» EXERCISE
Copy the records below exactly, leaving out every picture.

######

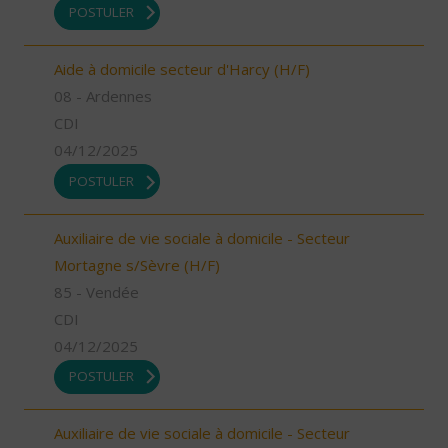
POSTULER
Aide à domicile secteur d'Harcy (H/F)
08 - Ardennes
CDI
04/12/2025
POSTULER
Auxiliaire de vie sociale à domicile - Secteur
Mortagne s/Sèvre (H/F)
85 - Vendée
CDI
04/12/2025
POSTULER
Auxiliaire de vie sociale à domicile - Secteur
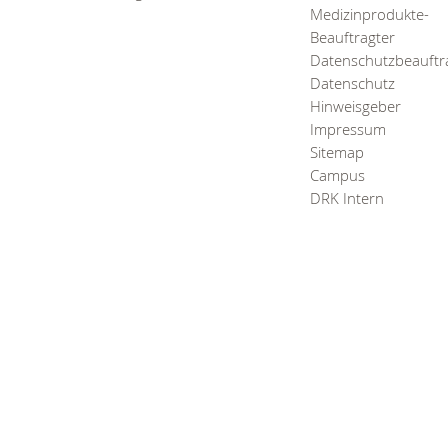
Medizinprodukte-
Beauftragter
Datenschutzbeauftr
Datenschutz
Hinweisgeber
Impressum
Sitemap
Campus
DRK Intern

######

» WRITTEN REPLY
POSTULER
Aide à domicile secteur d'Harcy (H/F)
08 - Ardennes
CDI
04/12/2025
POSTULER
Auxiliaire de vie sociale à domicile - Secteur
Mortagne s/Sèvre (H/F)
85 - Vendée
CDI
04/12/2025
POSTULER
Auxiliaire de vie sociale à domicile - Secteur
Medizinprodukte-
Beauftragter
Datenschutzbeauftr
Datenschutz
Hinweisgeber
Impressum
Sitemap
Campus
DRK Intern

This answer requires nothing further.